Designers should be aware of the provence of the data they make available for analysis, attributing it clearly and questioning its accuracy. Data flows which facilitate the migration of non-users into users should prioritize and facilitate the correction of erroneous third-party data. Disambiguating third-party data just makes a bad situation worse.

Final Thoughts

The science of UX is grounded in the art of ethnography: we watch users interact with objects and interfaces, and we analyze the footprints they leave in our analytics. The success of UX is defined by our understanding of user intentionality. This popular model of the willful user and the ever-observant designer only focuses on the visible peak of the iceberg, however. Our data-rich world is increasingly populated by individuals whose needs we can't infer because their data exists without their informed participation. This world of dark data, of unknown, unclaimed or inaccurate identity data, is an opportunity for designers to extend their reach into terra incognita, and the non-user experience is the lens through which designers can begin to look at people, not just at users or account holders.

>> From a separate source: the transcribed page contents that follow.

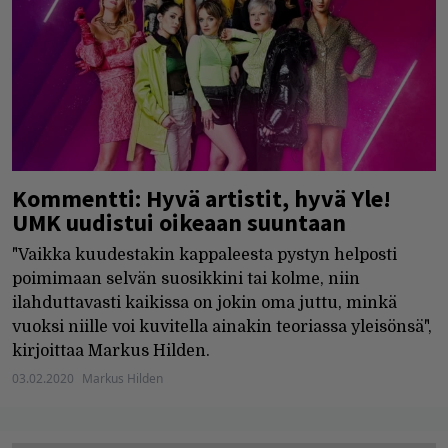
Kommentti: Hyvä artistit, hyvä Yle!
UMK uudistui oikeaan suuntaan
"Vaikka kuudestakin kappaleesta pystyn helposti
poimimaan selvän suosikkini tai kolme, niin
ilahduttavasti kaikissa on jokin oma juttu, minkä
vuoksi niille voi kuvitella ainakin teoriassa yleisönsä",
kirjoittaa Markus Hilden.
03.02.2020
Markus Hilden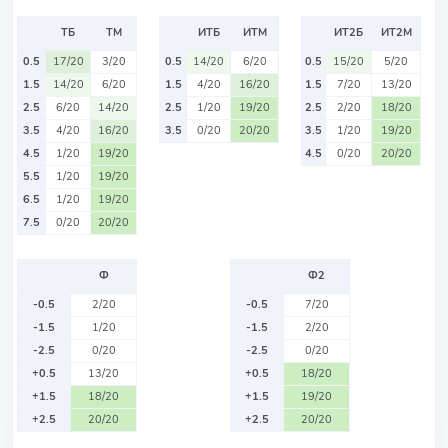
ТБ
ТМ
ИТБ
ИТМ
ИТ2Б
ИТ2М
0.5
17/20
3/20
0.5
14/20
6/20
0.5
15/20
5/20
1.5
14/20
6/20
1.5
4/20
16/20
1.5
7/20
13/20
2.5
6/20
14/20
2.5
1/20
19/20
2.5
2/20
18/20
3.5
4/20
16/20
3.5
0/20
20/20
3.5
1/20
19/20
4.5
1/20
19/20
4.5
0/20
20/20
5.5
1/20
19/20
6.5
1/20
19/20
7.5
0/20
20/20
Ф
Ф2
-0.5
2/20
-0.5
7/20
-1.5
1/20
-1.5
2/20
-2.5
0/20
-2.5
0/20
+0.5
13/20
+0.5
18/20
+1.5
18/20
+1.5
19/20
+2.5
20/20
+2.5
20/20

Aside from being an opportunity for designers to broaden their craft, the non-user experience is also an opportunity for all of us to consider forward-looking mitigations for an ever-increasing volume of identity data. Personal data expansionism, to date, has been a challenge primarily in the purview of privacy advocates and policy-focused technologists, but it belongs equally in the worlds of design, urban planning, social science, humanitarianism and countless other disciplines where existing and new methodologies can be brought to bear in the service of those people we have an obligation to protect.